The circuit is used heavily for testing as it normally offers a warm climate all year, but temperatures were generally low throughout the Friday to Monday test, with overnight rain frequently making the track damp in the morning. The conditions also meant that it was hard for the track to rubber in.

Nonetheless, while not representative of the conditions that teams will typically face during the coming season, the mixed weather in Barcelona allowed the teams to sample a wide range of Pirelli tires: supersoft, soft, medium and hard compounds for dry weather, as well as the intermediate tire – which three teams used on runs in excess of 40 laps. Pirelli brought evolution versions of the supersoft and soft tire to Barcelona, as per the scheduled development program in the build-up to the first Grand Prix of the season.

In total each team had a maximum of 30 sets of tires at their disposal, split between the different compounds that they had each previously nominated to test. This meant that 360 of the new P Zero tires were available for use in Spain, allowing teams to acquire information that will be vital when it comes to formulating race strategies this year.

“After 11 days of official tests so far this year, the teams have understood a bit more about the characteristics of our tires and we have been able to gather an increased amount of data across the board,” said Pirelli’s motorsport director Paul Hembery. “We’ve seen quite a few of the teams heading out for long runs here in Barcelona, which has allowed them to assess our tires over a race distance and formulate a few ideas about strategy. Ambient temperatures were once again not what we hoped to see: we started off with six degrees centigrade (43 degrees Fahrenheit) in the morning here, whereas nearly all of the races we are going to this year start off with temperatures of at least 15 degrees centigrade (59 degrees Fahrenheit). That has resulted in some characteristics that have not matched up with what we previously found when we tested in Barcelona with much warmer conditions. One thing that everybody seems to agree on is that tires will be central to the action this year, offering new opportunities for overtaking – which I think everybody wants to see. Barcelona is a circuit that puts a lot of stress on the front-left tire in particular, so I’m very pleased with the integrity of the tire construction.”
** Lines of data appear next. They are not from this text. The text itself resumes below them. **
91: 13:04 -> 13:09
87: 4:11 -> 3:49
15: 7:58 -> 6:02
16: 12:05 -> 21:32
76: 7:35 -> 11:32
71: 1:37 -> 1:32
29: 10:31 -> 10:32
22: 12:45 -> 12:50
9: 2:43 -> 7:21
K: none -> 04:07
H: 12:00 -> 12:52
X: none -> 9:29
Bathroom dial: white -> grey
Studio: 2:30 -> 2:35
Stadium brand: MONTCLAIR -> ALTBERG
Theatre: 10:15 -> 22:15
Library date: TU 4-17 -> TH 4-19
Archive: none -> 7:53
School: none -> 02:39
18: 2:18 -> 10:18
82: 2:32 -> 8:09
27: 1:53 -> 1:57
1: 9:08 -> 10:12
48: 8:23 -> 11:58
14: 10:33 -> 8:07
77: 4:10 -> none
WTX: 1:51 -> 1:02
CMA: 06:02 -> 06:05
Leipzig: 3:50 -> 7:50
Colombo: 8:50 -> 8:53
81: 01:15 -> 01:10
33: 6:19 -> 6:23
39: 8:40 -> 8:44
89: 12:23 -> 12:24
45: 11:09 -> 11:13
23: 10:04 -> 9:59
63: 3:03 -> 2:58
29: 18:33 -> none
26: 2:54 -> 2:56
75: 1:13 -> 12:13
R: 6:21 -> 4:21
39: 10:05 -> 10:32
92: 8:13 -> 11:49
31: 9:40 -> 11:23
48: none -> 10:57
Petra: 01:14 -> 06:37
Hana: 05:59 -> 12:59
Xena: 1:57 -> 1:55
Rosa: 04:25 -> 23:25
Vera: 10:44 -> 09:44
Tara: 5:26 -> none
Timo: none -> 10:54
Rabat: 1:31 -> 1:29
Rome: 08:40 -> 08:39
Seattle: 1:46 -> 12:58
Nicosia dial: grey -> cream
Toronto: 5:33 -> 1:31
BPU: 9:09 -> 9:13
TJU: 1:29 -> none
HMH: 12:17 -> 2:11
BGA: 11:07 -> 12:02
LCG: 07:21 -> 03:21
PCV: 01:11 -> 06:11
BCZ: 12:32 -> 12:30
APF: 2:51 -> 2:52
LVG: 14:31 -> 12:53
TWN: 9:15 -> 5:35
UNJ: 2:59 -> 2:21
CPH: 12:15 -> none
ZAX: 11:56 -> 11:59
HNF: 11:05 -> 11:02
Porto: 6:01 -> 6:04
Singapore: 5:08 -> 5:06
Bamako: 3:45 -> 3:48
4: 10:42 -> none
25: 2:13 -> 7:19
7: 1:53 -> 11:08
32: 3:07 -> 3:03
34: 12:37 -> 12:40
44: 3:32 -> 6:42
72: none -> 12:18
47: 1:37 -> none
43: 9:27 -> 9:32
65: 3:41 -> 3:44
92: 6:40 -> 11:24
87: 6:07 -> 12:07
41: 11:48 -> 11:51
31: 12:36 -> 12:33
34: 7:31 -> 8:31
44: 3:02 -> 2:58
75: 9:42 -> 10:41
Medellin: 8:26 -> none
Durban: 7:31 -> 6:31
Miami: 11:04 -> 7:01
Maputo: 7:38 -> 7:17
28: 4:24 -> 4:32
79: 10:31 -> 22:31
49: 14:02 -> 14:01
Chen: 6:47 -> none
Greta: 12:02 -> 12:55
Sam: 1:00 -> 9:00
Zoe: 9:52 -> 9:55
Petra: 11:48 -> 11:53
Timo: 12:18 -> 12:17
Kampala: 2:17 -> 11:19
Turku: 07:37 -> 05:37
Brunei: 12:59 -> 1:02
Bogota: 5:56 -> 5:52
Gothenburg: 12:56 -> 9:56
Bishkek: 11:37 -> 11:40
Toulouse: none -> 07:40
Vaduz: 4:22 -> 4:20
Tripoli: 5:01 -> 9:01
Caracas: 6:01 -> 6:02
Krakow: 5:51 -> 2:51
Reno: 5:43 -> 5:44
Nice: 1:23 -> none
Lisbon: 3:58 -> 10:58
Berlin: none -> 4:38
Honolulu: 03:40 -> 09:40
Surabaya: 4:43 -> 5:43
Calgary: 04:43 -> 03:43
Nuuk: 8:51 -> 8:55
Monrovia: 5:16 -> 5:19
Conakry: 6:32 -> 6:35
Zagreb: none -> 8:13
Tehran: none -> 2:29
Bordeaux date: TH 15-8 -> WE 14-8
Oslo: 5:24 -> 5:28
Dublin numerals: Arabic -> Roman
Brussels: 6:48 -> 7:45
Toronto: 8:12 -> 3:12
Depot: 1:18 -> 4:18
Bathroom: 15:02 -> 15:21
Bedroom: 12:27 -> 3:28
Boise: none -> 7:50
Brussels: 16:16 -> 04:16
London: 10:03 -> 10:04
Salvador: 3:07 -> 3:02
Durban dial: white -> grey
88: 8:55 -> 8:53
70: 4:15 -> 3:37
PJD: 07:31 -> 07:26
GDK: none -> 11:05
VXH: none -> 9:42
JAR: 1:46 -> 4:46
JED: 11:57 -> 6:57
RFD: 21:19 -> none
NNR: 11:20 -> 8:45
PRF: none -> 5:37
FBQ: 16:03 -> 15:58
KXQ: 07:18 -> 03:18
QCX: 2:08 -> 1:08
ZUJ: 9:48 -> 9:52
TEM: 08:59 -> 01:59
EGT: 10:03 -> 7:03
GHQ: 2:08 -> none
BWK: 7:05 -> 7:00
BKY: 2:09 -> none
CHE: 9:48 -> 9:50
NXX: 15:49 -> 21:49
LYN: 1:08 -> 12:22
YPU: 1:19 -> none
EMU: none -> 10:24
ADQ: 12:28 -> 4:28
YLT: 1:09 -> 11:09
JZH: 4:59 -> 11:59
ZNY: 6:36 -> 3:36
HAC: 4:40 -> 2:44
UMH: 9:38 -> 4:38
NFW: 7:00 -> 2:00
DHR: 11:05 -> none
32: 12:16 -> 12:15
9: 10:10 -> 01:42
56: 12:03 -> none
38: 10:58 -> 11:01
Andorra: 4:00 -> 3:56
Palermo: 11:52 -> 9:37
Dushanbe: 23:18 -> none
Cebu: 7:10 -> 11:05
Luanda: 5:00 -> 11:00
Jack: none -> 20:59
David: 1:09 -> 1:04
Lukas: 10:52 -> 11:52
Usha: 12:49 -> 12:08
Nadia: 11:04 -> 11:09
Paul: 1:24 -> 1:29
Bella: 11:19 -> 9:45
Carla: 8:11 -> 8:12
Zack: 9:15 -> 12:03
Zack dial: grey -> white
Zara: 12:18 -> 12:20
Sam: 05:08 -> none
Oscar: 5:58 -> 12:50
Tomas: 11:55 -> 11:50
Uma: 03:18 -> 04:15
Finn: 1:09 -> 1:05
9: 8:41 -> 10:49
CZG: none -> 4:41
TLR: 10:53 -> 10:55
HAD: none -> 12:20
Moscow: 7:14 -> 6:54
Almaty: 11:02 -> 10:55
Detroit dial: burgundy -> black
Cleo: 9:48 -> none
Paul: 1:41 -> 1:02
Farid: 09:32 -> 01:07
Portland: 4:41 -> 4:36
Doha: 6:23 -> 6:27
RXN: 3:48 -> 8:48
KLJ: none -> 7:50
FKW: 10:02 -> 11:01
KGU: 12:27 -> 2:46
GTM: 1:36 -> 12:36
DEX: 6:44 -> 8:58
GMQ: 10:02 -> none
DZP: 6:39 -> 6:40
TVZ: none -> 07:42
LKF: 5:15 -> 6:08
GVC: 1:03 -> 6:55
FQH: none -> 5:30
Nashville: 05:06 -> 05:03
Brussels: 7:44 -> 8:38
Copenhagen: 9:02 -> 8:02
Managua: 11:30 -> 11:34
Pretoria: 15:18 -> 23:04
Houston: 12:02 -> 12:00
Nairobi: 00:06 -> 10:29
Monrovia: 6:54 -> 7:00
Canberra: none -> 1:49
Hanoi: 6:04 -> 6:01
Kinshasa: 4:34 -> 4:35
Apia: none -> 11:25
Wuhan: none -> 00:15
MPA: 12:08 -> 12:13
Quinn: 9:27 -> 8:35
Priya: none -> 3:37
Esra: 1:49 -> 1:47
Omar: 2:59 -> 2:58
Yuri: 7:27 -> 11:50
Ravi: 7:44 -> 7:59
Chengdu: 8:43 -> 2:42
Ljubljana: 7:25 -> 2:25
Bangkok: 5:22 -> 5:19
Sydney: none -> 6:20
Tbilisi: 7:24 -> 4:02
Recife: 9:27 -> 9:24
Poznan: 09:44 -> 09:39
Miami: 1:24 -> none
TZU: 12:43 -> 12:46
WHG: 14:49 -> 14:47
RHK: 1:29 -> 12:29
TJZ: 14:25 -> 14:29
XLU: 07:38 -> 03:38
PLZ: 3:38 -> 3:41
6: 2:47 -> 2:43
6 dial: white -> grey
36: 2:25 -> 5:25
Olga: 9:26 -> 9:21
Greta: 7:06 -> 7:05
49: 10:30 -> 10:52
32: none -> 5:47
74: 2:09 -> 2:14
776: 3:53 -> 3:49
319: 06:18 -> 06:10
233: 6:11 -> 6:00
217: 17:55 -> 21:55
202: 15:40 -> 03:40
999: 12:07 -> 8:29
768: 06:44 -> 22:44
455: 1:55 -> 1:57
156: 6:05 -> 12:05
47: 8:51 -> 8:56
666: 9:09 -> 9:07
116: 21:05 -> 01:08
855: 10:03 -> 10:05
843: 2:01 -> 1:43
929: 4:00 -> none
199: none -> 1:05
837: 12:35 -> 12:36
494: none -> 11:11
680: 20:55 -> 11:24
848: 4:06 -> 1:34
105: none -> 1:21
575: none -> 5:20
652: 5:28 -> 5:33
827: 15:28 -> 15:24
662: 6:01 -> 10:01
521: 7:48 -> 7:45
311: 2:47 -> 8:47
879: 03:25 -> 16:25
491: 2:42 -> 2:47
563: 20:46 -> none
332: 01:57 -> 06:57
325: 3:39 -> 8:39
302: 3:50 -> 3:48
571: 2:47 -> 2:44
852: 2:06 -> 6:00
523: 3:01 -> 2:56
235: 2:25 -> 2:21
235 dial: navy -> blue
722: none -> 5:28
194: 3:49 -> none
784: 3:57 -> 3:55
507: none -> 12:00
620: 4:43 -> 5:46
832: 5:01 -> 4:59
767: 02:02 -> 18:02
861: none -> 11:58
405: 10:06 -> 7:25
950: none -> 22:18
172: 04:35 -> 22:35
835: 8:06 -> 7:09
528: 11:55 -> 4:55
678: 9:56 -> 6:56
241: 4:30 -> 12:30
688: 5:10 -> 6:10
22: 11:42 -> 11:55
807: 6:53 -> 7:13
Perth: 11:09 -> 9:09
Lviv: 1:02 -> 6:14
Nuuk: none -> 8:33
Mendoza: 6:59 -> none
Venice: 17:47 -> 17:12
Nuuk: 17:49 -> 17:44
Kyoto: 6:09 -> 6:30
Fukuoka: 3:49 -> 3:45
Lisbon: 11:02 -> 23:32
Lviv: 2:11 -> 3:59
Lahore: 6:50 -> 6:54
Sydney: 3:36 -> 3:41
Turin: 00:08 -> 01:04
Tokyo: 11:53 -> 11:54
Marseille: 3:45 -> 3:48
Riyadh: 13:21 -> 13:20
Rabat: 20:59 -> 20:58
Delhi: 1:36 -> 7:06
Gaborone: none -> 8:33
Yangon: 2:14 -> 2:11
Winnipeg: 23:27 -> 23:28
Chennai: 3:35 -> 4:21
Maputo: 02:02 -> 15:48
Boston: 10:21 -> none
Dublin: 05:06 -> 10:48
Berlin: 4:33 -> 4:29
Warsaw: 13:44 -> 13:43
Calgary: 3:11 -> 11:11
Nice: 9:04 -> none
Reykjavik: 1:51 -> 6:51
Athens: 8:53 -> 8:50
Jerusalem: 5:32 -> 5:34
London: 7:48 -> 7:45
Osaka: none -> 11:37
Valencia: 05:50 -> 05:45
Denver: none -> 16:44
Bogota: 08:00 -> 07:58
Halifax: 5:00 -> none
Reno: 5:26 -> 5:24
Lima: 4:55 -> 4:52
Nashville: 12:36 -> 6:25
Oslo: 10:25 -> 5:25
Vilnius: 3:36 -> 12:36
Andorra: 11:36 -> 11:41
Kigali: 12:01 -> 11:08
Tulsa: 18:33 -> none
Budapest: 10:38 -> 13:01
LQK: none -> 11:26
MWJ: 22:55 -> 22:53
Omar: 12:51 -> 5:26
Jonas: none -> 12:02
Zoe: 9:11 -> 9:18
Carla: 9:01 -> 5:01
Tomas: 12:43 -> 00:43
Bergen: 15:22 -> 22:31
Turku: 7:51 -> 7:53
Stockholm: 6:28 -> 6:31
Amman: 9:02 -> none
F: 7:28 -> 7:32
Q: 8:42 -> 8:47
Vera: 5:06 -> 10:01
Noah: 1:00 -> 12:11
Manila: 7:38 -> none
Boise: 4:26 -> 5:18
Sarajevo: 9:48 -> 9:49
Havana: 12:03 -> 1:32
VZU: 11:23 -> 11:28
Overnight rain in Spain on Friday and Saturday allowed teams to sample Pirelli’s intermediate tires over a distance for the first time, which received positive feedback for their durability and adaptability. The drying track also allowed the teams to assess the all-important crossover point: the zone during which the lap time improves by changing from intermediate tires to slicks.

Red Bull Racing driver and reigning World Champion Sebastian Vettel topped the times during the opening two days of the Barcelona test, with Nico Rosberg (Mercedes) setting fastest time on Sunday and Felipe Massa (Ferrari) going quickest on Monday. The fastest overall time of the test was clocked by Massa on Sunday with a benchmark of 1m22.625s.

During the first day on Friday the 12 teams ran for a total of 851 laps, the equivalent of 3961.40 kilometers. Saturday’s action took in 1121 laps, another 5218.25 kilometers. On Sunday, 1106 laps and 5148.43 kilometers were covered, while the final day took in 923 laps and 4296.56 kilometers.

Over the course of the four days, where temperatures ranged between six and 19 degrees centigrade (66 degrees Fahrenheit) ambient, the teams racked up 4001 laps and 18,624.65 kilometers of the Circuit de Catalunya on Pirelli tires. This has added to the 18,000 kilometers that the Italian firm covered in private testing with the Toyota TF109 since August 2010 and the 25,437 kilometers that have been completed during the group tests so far this year (10,865 kilometers in Valencia and 14,572 kilometers in Jerez). On top of that, the teams first sampled Pirelli P Zero rubber during a two-day test after last year’s Abu Dhabi Grand Prix, running for 11,000 kilometers.

This brings the grand total of Pirelli’s testing so far to nearly 75,000 kilometers: the equivalent of around 250 Grands Prix.